Afery z Cyberpunkiem 2077 ciąg dalszy. Wygląda na to, że CD Projekt Red mogą spotkać większe konsekwencje niż refundy i niezadowoleni gracze.
Akcje CD Projekt Red lecą w dół, Cyberpunk 2077 zniknął z PlayStation Store, a gracze chcą odzyskać z powrotem wydane na nową produkcję pieniądze.
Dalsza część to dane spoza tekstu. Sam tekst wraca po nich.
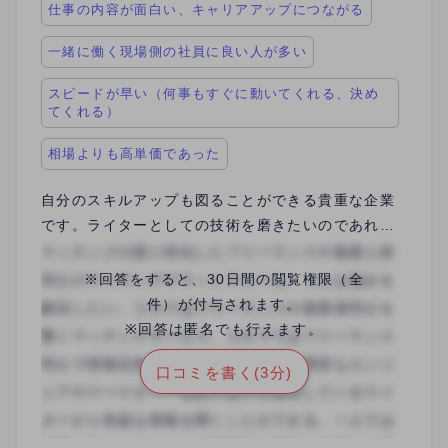
仕事の内容が面白い、キャリアアップにつながる
一緒に働く現場側の社員に良い人が多い
スピードが早い（何事もすぐに動いてくれる、決め
てくれる）
相場よりも高単価であった
自分のスキルアップも図ることができる貴重な企業
です。ライターとしての技術を磨きたいのであれ
ば、ここは教育システムやチェッカーの技量が高い
ため、どのような点を修正すべきかが明確にわかり
※回答をすると、30日間の閲覧権限（全
ます。また、ほかのライターの作品にも触れること
件）が付与されます。
ができるので、どのようにすればわかりやすく情報
※回答は匿名でも行えます。
を伝えられるかの見本が見れるのも良いです。マネ
口コミを書く(3分)
ージメントのシステムがきちんと確立されているの
で、webライター一本で頑張りたい方は経験すべき
企業だと思いました。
Według najnowszych doniesień twórcy mogą ponieść jeszcze większe konsekwencje tak nieudanego debiutu.
Zobacz: Cyberpunk 2077: crafting może Wam uszkodzić zapis gry
Zgodnie z informacją Mikołaja Orzechowskiego, adwokata będącego inwestorem w firmie, że przygląda się możliwości popełnienia przestępstwa przez zarząd z artykułu 286 kodeksu karnego. Chodzi o „wprowadzenie w błąd celem uzyskania korzyści majątkowej”.
Na złożenie pozwu i ostateczną ocenę sytuacji przez Orzechowskiego będziemy musieli oczywiście jeszcze chwilę poczekać. Na pewno nie pomaga deweloperom fakt, że przyznali się niedawno do zaniedbania wersji gry na konsole starej generacji. Dochodzi do tego również specyficzne podejście studia do recenzji przed embargo, co wskazuje na chęć ukrycia stanu gry przed graczami.